Large scale simulation of wireless technologies for connected vehicles

The recent events related to pedestrians killed by self-driving cars have driven the attention to the risks and potentialities of the new automotive technologies and to the relative ethic and legal issues.

However, it is by now clear that an autonomous vehicle is safer and more efficient than a human-driven car, since it has no reaction time and it can instantaneously brake, thus also increasing the road capacity and the traffic efficiency.

But actual on-board sensors, even if advanced, neither allow to see around the corner, nor to alert the other road users of potential risks.
In this context, international associations are moving to understand the impact of connectivity on board of future vehicles: the 5G Automotive Association (5GAA) pushes the 5th generation cellular systems (Cellular-V2X) to easy the communication among the different road users (vehicles, pedestrians, bikes, infrastructures) whereas the Car-to-Car Consortium claims that a largely tested and consolidated technology such as Wi-Fi for mobility (ITS G5 in EU and IEEE 802.11p in US) could be the starting point for future vehicular communications.

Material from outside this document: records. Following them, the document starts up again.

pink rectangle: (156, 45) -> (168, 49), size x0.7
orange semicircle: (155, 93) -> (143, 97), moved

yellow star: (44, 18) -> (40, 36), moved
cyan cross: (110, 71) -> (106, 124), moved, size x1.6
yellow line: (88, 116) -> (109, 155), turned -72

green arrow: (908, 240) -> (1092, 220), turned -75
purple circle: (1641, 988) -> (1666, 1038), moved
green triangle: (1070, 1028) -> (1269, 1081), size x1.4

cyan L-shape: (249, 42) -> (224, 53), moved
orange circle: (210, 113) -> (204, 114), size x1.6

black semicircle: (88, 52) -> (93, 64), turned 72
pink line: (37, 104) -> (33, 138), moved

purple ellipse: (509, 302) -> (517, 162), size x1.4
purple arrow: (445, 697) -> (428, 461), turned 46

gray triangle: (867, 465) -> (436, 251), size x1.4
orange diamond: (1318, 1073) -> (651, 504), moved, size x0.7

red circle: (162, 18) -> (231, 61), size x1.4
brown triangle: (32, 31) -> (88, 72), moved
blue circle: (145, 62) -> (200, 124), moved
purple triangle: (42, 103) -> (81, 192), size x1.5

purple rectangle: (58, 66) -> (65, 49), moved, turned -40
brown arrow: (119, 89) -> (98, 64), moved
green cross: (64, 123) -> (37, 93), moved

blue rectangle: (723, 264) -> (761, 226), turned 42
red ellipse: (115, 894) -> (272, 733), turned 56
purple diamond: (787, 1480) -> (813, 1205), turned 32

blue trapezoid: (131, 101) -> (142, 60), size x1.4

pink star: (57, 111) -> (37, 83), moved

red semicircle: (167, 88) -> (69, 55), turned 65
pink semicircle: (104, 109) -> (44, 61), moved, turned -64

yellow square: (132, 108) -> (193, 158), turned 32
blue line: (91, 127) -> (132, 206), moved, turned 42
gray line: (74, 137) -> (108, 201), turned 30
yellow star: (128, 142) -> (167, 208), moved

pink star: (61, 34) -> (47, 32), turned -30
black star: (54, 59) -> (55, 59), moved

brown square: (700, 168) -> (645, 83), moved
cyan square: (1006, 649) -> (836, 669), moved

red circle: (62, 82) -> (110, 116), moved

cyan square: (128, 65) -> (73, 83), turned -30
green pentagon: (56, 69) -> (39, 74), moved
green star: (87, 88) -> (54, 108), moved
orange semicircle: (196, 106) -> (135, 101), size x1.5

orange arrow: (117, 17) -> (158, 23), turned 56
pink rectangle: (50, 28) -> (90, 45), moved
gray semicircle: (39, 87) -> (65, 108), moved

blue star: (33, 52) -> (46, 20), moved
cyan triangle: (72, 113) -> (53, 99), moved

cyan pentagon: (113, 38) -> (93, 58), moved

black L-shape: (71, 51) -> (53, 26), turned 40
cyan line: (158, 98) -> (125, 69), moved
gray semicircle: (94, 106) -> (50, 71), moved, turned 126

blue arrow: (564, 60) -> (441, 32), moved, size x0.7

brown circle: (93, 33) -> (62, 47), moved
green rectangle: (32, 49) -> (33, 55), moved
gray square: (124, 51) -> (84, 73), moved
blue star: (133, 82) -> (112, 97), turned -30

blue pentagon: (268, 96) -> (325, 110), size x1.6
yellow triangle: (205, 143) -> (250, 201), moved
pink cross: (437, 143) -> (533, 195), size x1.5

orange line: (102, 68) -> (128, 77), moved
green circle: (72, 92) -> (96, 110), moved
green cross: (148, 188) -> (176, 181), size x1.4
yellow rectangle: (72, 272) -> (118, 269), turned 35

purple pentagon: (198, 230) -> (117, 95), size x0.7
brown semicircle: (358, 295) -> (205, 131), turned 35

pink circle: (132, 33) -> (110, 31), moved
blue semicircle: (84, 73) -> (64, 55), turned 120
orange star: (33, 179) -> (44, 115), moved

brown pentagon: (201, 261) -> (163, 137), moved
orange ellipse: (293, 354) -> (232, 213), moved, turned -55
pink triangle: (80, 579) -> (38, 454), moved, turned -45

In this highly competitive scenario, it is of increasing importance to have a powerful evaluation tool able to estimate and compare the performance of the different wireless access technologies in safety and non-safety scenarios.
Hence, the researchers of CNR-IEIIT have developed an open simulation tool ( able to simulate the exchange of messages between vehicles and between vehicles and infrastructures in realistic urban and not-urban environments. Depending on how many and how frequently messages are exchanged, vehicles change their awareness of the surrounding scenario and exploit it to cooperatively share also intentions, improving the efficiency and the safety of the transport system.

The tool is open and available for both the scientific and industrial communities that aim at testing the behavior of the different technologies toward different vehicular applications.